A National Commission for Relief and Charity Work Abroad, a nongovernmental organisation that was intended to regulate private aid abroad to guard against terrorist financing, has still not been created three years after it was trumpeted by the Saudi embassy in Washington.
Hundreds of Islamic militants have been arrested but many have been released after undergoing reeducation programmes led by Muslim clerics.
According to the daily Alwa-tan [sic], the interior ministry has given 115m riyals (£14.7m) to detainees and their families to help them to repay debts, to assist families with health care and housing, to pay for weddings and to buy a car on their release. The most needy prisoners’ families receive 2,000-3,000 riyals (£286 to £384) a month.
Ali Sa’d Al-Mussa, a lecturer at King Khaled University in Abha, protested: “I’m afraid that holding [extremist] views leads to earning a prize or, worse, a steady income.”
Former detainees from the US military prison at Guantanamo Bay in Cuba are also benefiting. To celebrate the Muslim holiday of Eid, 55 prisoners were temporarily released last month and given the equivalent of £1,300 each to spend with their families.
School textbooks still teach the Protocols of the Elders of Zion, a notorious antiSemitic forgery, and preach hatred towards Christians, Jews and other religions, including Shi’ite Muslims, who are considered heretics.

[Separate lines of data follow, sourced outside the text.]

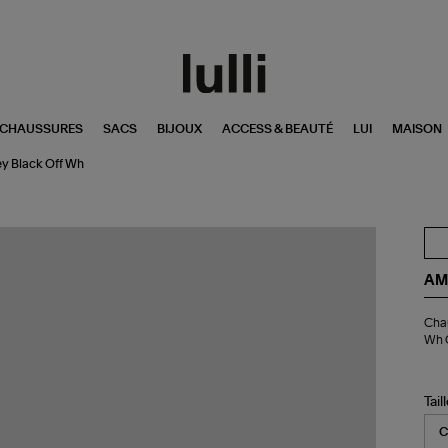
CHAUSSURES
SACS
BIJOUX
ACCESS & BEAUTÉ
LUI
MAISON
ey Black Off Wh
AM
Ch
Chau
Th
Wh G
Pa
Bla
Am
De
Tail
Cœ
Off
Wh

Ali al-Ahmed, director of the Washington-based Institute for Gulf Affairs, said: “The Saudi education system has over 5m children using these books. If only one in 1,000 take these teachings to heart and seek to act on them violently, there will be 5,000 terrorists.”
In frustration, Arlen Specter, the Republican senator for Pennsylvania, introduced the Saudi Arabia Accountability Act 10 days ago, calling for strong encouragement of the Saudi government to “end its support for institutions that fund, train, incite, encourage or in any other way aid and abet terrorism”.
The act, however, is expected to die when it reaches the Senate foreign relations committee: the Bush administration is counting on Saudi Arabia to help stabilise Iraq, curtail Iran’s nuclear and regional ambitions and give a push to the Israeli and Palestinian peace process at a conference due to be held this month in Annapolis, Maryland.
“Do we really want to take on the Saudis at the moment?” asks Bronson. “We’ve got enough problems as it is.”